**RECORDS SHOWN**
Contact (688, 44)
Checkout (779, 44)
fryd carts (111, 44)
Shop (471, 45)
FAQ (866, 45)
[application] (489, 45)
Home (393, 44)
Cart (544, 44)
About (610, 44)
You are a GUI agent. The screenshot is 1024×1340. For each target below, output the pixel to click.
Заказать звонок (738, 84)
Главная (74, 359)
--
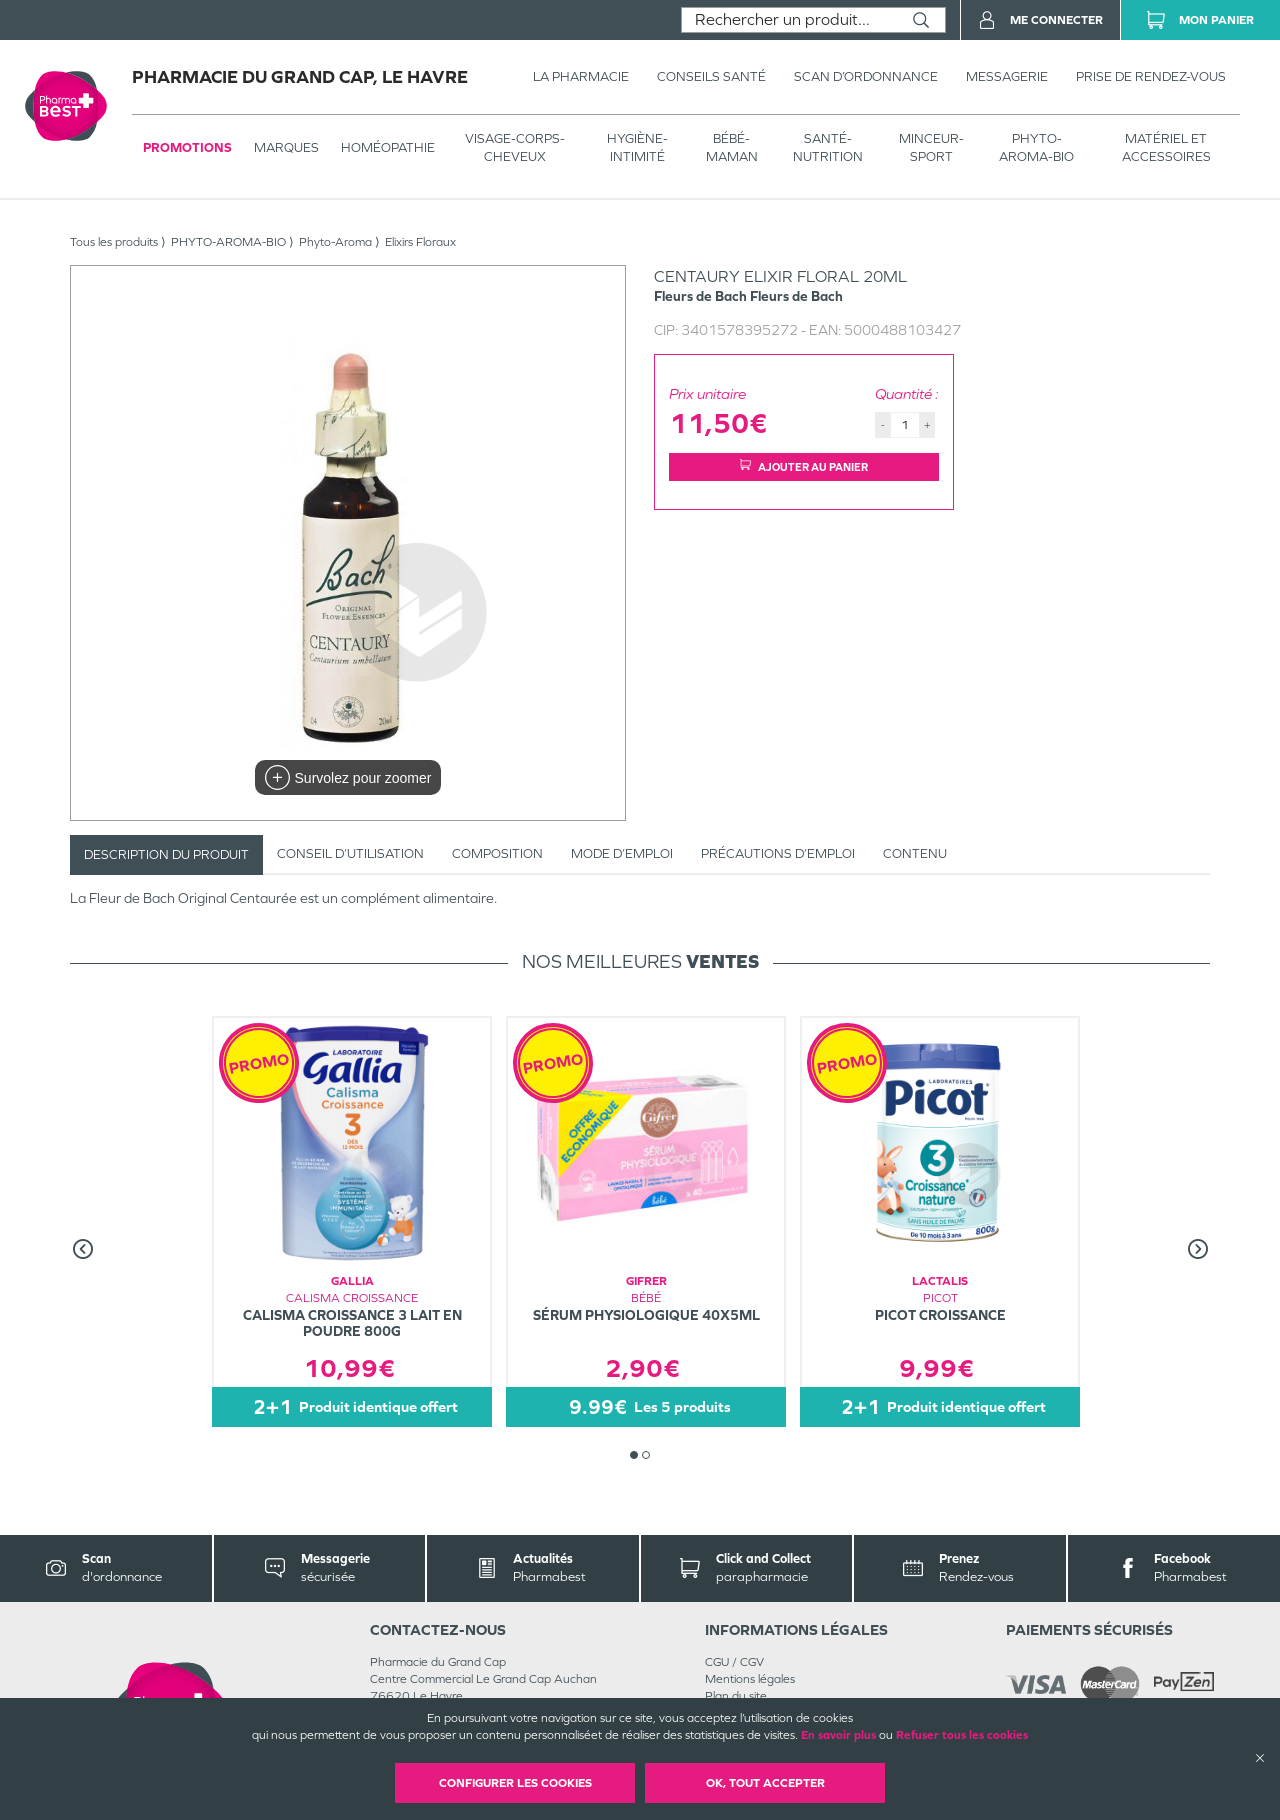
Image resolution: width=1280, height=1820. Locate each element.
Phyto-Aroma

**TASK**
Your answer should consist of the lines from the line with "[application] (489, 45)" to the line with "Главная (74, 359)" above, repeated exactly, both ends included.

**OUTPUT OF THE TASK**
[application] (489, 45)
Home (393, 44)
Cart (544, 44)
About (610, 44)
You are a GUI agent. The screenshot is 1024×1340. For each target below, output the pixel to click.
Заказать звонок (738, 84)
Главная (74, 359)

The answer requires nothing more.